The trials used largely similar outcome measures. In DECIMAL, outcomes were assessed by a neurologist unaware of treatment allocation; in DESTINY, outcome was assessed unblinded; and in HAMLET, the score on the mRS was determined independently by three investigators masked to treatment allocation on the basis of a narrative written by an unblinded independent study nurse and, if necessary, this process was followed by a consensus meeting. DECIMAL was designed to include a maximum of 60 patients, 30 in each group. Recruitment stopped after inclusion of 38 patients in March 2006, because of slow enrolment, a significant difference in mortality favoring decompressive surgery, and the opportunity of a pooled analysis with DESTINY and HAMLET. A planned interim analysis of DESTINY including 32 patients showed a significant benefit of surgery on 30 day mortality. and the study was stopped definitively after a revised sample size projection indicated that 188 patients would be needed to show a significant difference in the primary endpoint (mRS 0–3 vs 4 to death at 6 months).
Outcome and analysis: In the pooled analysis, surgery was beneficial (p<0.01) in all predefined subgroups (age [above and below 50 years], presence of aphasia, and time to randomization [above and below 24 h]), as measured by mRS of 4 or less at 12 months, with no significant subgroup-treatment effect interactions. After decompressive surgery the probability of survival increased from 28% to nearly 80% and the probability of survival with an mRS of ≤3 doubled. However, the probability of surviving in a condition requiring assistance from others (mRS of 4) increases more than ten times, although the risk of very severe disability (mRS of 5) is not increased. The choice of performing decompressive surgery in an individual patient with space-occupying hemispheric infarction will therefore depend on the willingness to accept survival with serious disability. Information about quality of life of survivors is essential for guiding such decisions. Previous studies on quality of life after decompressive surgery for space-occupying infarction have reported divergent results. Even patients with aphasia may improve significantly. Information about quality of life will be provided in separate future publications of the trials – this will be very interesting to read. In the three trials under study, patients were excluded if they were older than 55 years or 60 years of age. The results can probably not be generalized to patients who are older. In a systematic review of uncontrolled studies on decompressive surgery, 80% of the patients older than 50 years were dead or remained severely disabled compared with 32% of the patients aged 50 years or younger. Moreover, quality of life can remain impaired, especially in older patients. In the studies we discuss no difference in outcome was found between patients treated on the first and those treated on the second day. However, they were not designed to find such a difference.

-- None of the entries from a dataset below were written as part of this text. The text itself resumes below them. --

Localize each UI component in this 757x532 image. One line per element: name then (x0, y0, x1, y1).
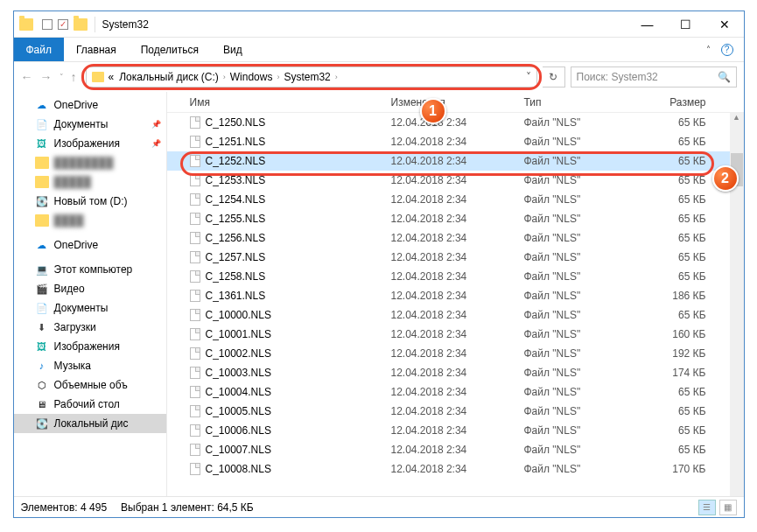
sidebar-item[interactable]: ⬇Загрузки (14, 318, 166, 337)
file-row[interactable]: C_10005.NLS12.04.2018 2:34Файл "NLS"65 К… (167, 402, 744, 421)
scroll-up-icon[interactable]: ▲ (730, 113, 744, 127)
file-type: Файл "NLS" (524, 232, 631, 244)
file-row[interactable]: C_1255.NLS12.04.2018 2:34Файл "NLS"65 КБ (167, 209, 744, 228)
col-size[interactable]: Размер (631, 96, 706, 108)
col-date[interactable]: Изменения (391, 96, 524, 108)
sidebar-item[interactable]: ☁OneDrive (14, 95, 166, 115)
file-row[interactable]: C_10006.NLS12.04.2018 2:34Файл "NLS"65 К… (167, 421, 744, 440)
file-icon (190, 463, 200, 475)
search-input[interactable]: Поиск: System32 🔍 (571, 66, 737, 88)
file-name: C_1253.NLS (206, 174, 391, 186)
file-icon (190, 155, 200, 167)
file-row[interactable]: C_10000.NLS12.04.2018 2:34Файл "NLS"65 К… (167, 305, 744, 325)
file-type: Файл "NLS" (524, 136, 631, 148)
sidebar-item[interactable]: 📄Документы (14, 298, 166, 318)
refresh-button[interactable]: ↻ (543, 66, 565, 88)
file-date: 12.04.2018 2:34 (391, 193, 524, 206)
maximize-button[interactable]: ☐ (667, 11, 705, 38)
up-button[interactable]: ↑ (71, 70, 77, 84)
sidebar-item[interactable]: ⬡Объемные объ (14, 375, 166, 395)
address-dropdown[interactable]: ˅ (526, 71, 531, 83)
file-row[interactable]: C_10008.NLS12.04.2018 2:34Файл "NLS"170 … (167, 459, 744, 479)
recent-dropdown[interactable]: ˅ (60, 73, 64, 81)
tab-home[interactable]: Главная (64, 38, 129, 61)
details-view-button[interactable]: ☰ (698, 500, 716, 515)
img-icon: 🖼 (35, 340, 49, 353)
sidebar-item[interactable]: 📄Документы (14, 115, 166, 134)
help-icon[interactable]: ? (721, 44, 733, 56)
close-button[interactable]: ✕ (705, 11, 744, 38)
breadcrumb-part[interactable]: Локальный диск (C:) (118, 69, 220, 85)
sidebar-item[interactable]: 🖼Изображения (14, 337, 166, 356)
sidebar-item[interactable]: ♪Музыка (14, 356, 166, 375)
file-type: Файл "NLS" (524, 155, 631, 167)
col-type[interactable]: Тип (524, 96, 631, 108)
chevron-right-icon[interactable]: › (223, 73, 226, 81)
file-row[interactable]: C_10002.NLS12.04.2018 2:34Файл "NLS"192 … (167, 344, 744, 363)
file-row[interactable]: C_1257.NLS12.04.2018 2:34Файл "NLS"65 КБ (167, 248, 744, 267)
search-icon[interactable]: 🔍 (718, 71, 731, 83)
file-name: C_1251.NLS (206, 136, 391, 148)
sidebar-item[interactable]: 🖥Рабочий стол (14, 395, 166, 414)
sidebar-item[interactable]: 💽Локальный дис (14, 414, 166, 433)
file-name: C_10006.NLS (206, 424, 391, 437)
tab-file[interactable]: Файл (14, 38, 65, 61)
breadcrumb-part[interactable]: System32 (283, 69, 331, 85)
forward-button[interactable]: → (40, 70, 53, 84)
sidebar-item[interactable]: 💻Этот компьютер (14, 260, 166, 279)
sidebar[interactable]: ☁OneDrive📄Документы🖼Изображения█████████… (14, 92, 167, 496)
tab-view[interactable]: Вид (211, 38, 255, 61)
breadcrumb-part[interactable]: Windows (229, 69, 274, 85)
file-row[interactable]: C_1254.NLS12.04.2018 2:34Файл "NLS"65 КБ (167, 190, 744, 209)
ribbon-expand-icon[interactable]: ˄ (706, 45, 711, 54)
qat-check-on[interactable] (58, 19, 68, 30)
sidebar-item[interactable]: ████████ (14, 153, 166, 172)
address-bar[interactable]: « Локальный диск (C:) › Windows › System… (86, 66, 537, 88)
sidebar-item[interactable]: ☁OneDrive (14, 235, 166, 255)
file-size: 174 КБ (631, 367, 706, 379)
separator (95, 17, 95, 32)
file-row[interactable]: C_10004.NLS12.04.2018 2:34Файл "NLS"65 К… (167, 382, 744, 402)
file-date: 12.04.2018 2:34 (391, 367, 524, 379)
chevron-right-icon[interactable]: › (277, 73, 279, 81)
sidebar-item[interactable]: ████ (14, 211, 166, 230)
file-row[interactable]: C_1253.NLS12.04.2018 2:34Файл "NLS"65 КБ (167, 171, 744, 190)
file-row[interactable]: C_1250.NLS12.04.2018 2:34Файл "NLS"65 КБ (167, 113, 744, 132)
file-row[interactable]: C_1361.NLS12.04.2018 2:34Файл "NLS"186 К… (167, 286, 744, 305)
col-name[interactable]: Имя (190, 96, 391, 108)
ribbon-help: ˄ ? (706, 38, 744, 61)
file-row[interactable]: C_1256.NLS12.04.2018 2:34Файл "NLS"65 КБ (167, 228, 744, 248)
sidebar-item-label: OneDrive (54, 239, 99, 251)
file-row[interactable]: C_10003.NLS12.04.2018 2:34Файл "NLS"174 … (167, 363, 744, 382)
file-list[interactable]: C_1250.NLS12.04.2018 2:34Файл "NLS"65 КБ… (167, 113, 744, 496)
file-type: Файл "NLS" (524, 309, 631, 321)
file-date: 12.04.2018 2:34 (391, 328, 524, 340)
file-icon (190, 270, 200, 283)
file-row[interactable]: C_10001.NLS12.04.2018 2:34Файл "NLS"160 … (167, 325, 744, 344)
file-row[interactable]: C_1251.NLS12.04.2018 2:34Файл "NLS"65 КБ (167, 132, 744, 151)
sidebar-item[interactable]: 🎬Видео (14, 279, 166, 298)
tab-share[interactable]: Поделиться (129, 38, 211, 61)
qat-check-empty[interactable] (42, 19, 53, 30)
status-selection: Выбран 1 элемент: 64,5 КБ (121, 501, 254, 514)
file-size: 186 КБ (631, 290, 706, 302)
file-name: C_10007.NLS (206, 444, 391, 456)
file-name: C_10002.NLS (206, 347, 391, 360)
file-row[interactable]: C_1258.NLS12.04.2018 2:34Файл "NLS"65 КБ (167, 267, 744, 286)
sidebar-item-label: Загрузки (54, 321, 96, 333)
sidebar-item[interactable]: 🖼Изображения (14, 134, 166, 153)
sidebar-item[interactable]: 💽Новый том (D:) (14, 192, 166, 211)
icons-view-button[interactable]: ▦ (719, 500, 737, 515)
file-type: Файл "NLS" (524, 405, 631, 417)
file-row[interactable]: C_1252.NLS12.04.2018 2:34Файл "NLS"65 КБ (167, 151, 744, 171)
sidebar-item[interactable]: █████ (14, 172, 166, 192)
file-type: Файл "NLS" (524, 213, 631, 225)
file-type: Файл "NLS" (524, 424, 631, 437)
chevron-right-icon[interactable]: › (335, 73, 338, 81)
back-button[interactable]: ← (21, 70, 33, 84)
main-area: ☁OneDrive📄Документы🖼Изображения█████████… (14, 92, 744, 496)
file-type: Файл "NLS" (524, 290, 631, 302)
file-name: C_10008.NLS (206, 463, 391, 475)
minimize-button[interactable]: — (628, 11, 667, 38)
file-row[interactable]: C_10007.NLS12.04.2018 2:34Файл "NLS"65 К… (167, 440, 744, 459)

FERGUSON: Further comments:
Patient Age: Even though among younger patients malignant MCA infarction is more common, overall, ischemic cerebral stroke is a condition of older individuals. More specifically, more than 60% of patients are older than 50 years, and 40% are older than 60 years old (Hacke W et al. Arch Neurol 1996). Despite this, the DECIMAL and DESTINY trials only investigate the benefits of hemicraniectomy in patients younger than age 60. They had a reasonable basis for concentrating on surgical benefit for younger patients. A 2004 meta-analysis by Gupta et al., investigated the predictors of outcome following hemicraniectomy after malignant MCA infarction in138 patients. The authors found that younger age was the only pre-operative clinical determinant of survival with good functional outcome (Gupta et al., Stroke 2004). There are several other studies that come to a similar conclusion (Chen et al., J of Clin Neuroscience 2007; Curry et al., Neurosurgery 2005; Walz et al., J Neurol 2002). However, the interpretation of such studies should be done cautiously. Most of the available data were collected in studies that were retrospective, uncontrolled and not blinded, allowing for potential bias. For example, physicians and nurses may treat an elderly patient less aggressively than a younger one, which would significantly affect the outcome of these studies. The participants in the journal club concluded neither DECIMAL, DESTINY nor HAMLET adequately address this issue of age. In the pooled analysis, there was no statistical difference comparing patients older or younger than 50 years. However, the number of patients older than 50 years was very small. Thus, the dilemma of offering hemicraniectomy to older patients (>60 years) remains unresolved. Of note, the planned DESTINY II-trial will study patients older than 60 years and will hopefully provide more information on this matter.
Timing of surgery: Practices vary widely among centers. The benefits of waiting mainly center around the notion that not all large MCA infarctions result in malignant cerebral edema. Furthermore, some patients may respond well to medical management for increased ICP and edema and may not need to be subjected to a hemicraniectomy. The clear drawback is that late surgery may be too late to help. Early surgery, on the other hand, may prevent irreversible damage to adjacent brain tissue following cerebral infarction. Furthermore, it may be beneficial to surgically treat malignant infarction upfront before aggressive medical measures are needed and thereby avoid the complications of prolonged intubation. The timing of hemicraniectomy was limited to less than 48 hours after the stroke onset in DECIMAL and DESTINY and less than 96 hours for HAMLET. Additionally, in the pooled analyses, there was no difference in outcome if hemicraniectomy was performed in the first 24 hours compared with later time window up to 48 hours. Hence the benefit of late “salvage” surgery in initially medically managed patients is still uncertain.
Outcome: It is clear that surgery for MCA infarction does save lives but at a cost. Should simply being alive be considered a positive outcome? Even though surgery saves lives, many patients who survive surgery end up unable to walk or care for themselves (mRS 4). For certain individuals, this option may not be preferable to death. What are the ethics behind trading death for functional disability? Furthermore, the question arose regarding whether the mRS (modified Rankin scale) is the most appropriate scale for assessing outcome; in that it only assesses motor capabilities and dependency. It is arguable that the addition of a more comprehensive scale (i.e. quality of life) would be more useful. The combination of such a massive cerebral insult and a big surgery commits the patient and family to several months of inpatient and outpatient rehabilitation, not to mention the need for nursing care, wheelchair, transport, medication etc. With this in mind social support, education, and socioeconomic status are examples of factors that may influence outcome.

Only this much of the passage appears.